Michael Pierson, a successful lawyer, suffers a bad coughing jag at work and is rushed to the hospital. There he learns from a doctor that he has been exposed to HIV.  At home, he receives another piece of disturbing news: his lover, Peter (D. W. Moffett), confesses that he had sex outside the relationship because Michael is a workaholic and is living in the closet. Michael, in a rage, throws Peter out of the house.  He then travels to his parents' home to inform them that he is gay and has AIDS.

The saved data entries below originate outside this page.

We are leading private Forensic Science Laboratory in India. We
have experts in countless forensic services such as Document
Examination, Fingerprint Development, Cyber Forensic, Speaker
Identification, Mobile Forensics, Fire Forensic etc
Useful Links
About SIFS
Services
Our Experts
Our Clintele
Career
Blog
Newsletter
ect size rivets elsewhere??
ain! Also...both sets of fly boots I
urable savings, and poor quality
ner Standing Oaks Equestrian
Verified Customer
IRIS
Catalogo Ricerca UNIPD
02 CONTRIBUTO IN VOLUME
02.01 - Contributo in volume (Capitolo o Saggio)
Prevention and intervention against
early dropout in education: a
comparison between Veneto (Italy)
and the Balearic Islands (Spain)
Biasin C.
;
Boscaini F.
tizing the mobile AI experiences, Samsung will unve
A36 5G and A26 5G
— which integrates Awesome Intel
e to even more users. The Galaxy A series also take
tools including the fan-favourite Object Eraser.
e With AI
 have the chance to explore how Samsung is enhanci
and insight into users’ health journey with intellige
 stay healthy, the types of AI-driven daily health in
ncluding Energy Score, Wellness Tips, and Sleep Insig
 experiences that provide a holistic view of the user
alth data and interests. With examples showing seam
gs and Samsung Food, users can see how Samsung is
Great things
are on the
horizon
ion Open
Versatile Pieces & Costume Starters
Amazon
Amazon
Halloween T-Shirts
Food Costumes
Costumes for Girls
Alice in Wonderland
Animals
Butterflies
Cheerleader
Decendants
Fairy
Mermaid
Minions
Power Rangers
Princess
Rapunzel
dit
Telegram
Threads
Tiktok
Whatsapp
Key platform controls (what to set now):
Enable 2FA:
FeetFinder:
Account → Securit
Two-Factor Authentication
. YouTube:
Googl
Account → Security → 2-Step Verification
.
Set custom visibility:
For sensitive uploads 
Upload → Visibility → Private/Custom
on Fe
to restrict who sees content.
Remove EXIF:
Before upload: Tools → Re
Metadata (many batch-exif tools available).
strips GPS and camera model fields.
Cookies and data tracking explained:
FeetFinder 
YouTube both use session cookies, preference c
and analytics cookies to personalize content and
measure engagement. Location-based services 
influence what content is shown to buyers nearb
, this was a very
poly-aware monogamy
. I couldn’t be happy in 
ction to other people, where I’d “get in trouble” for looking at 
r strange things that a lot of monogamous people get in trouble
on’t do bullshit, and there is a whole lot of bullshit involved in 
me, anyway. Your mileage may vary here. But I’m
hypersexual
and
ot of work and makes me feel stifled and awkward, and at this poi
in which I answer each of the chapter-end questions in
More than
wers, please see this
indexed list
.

Michael's father, Nick (Ben Gazzara), is a lumber company owner, and his wife, Kate (Gena Rowlands), is a former concert pianist, housewife, and grandmother. The couple's daughter, Susan (Sydney Walsh) is married and has a child. Nick reacts angrily to the news, while Kate attempts to adapt to the situation. Nick initially refuses to speak to Michael for a day before breaking silence by saying, "I never thought the day would come when you'd be in front of me and I wouldn't know who you are." Susan, who is pregnant, refuses to see Michael, saying that she "can't take that chance," and Nick explodes when Michael tries to kiss Kate. Kate remembers reading in a magazine article that HIV is not transmitted through casual contact and tries to get the rest of the family to accept Michael (Gena Rowlands also taped a public service announcement about HIV transmission). Michael eventually winds up in the hospital (after paramedics who are called to his parents' house refuse to transport him to the hospital) and meets a fellow patient named Victor (John Glover), a flamboyant homosexual with AIDS. The film depicts Victor's death and shows a nurse throwing Victor's few possessions into a garbage bag because she fears that the items could be contaminated.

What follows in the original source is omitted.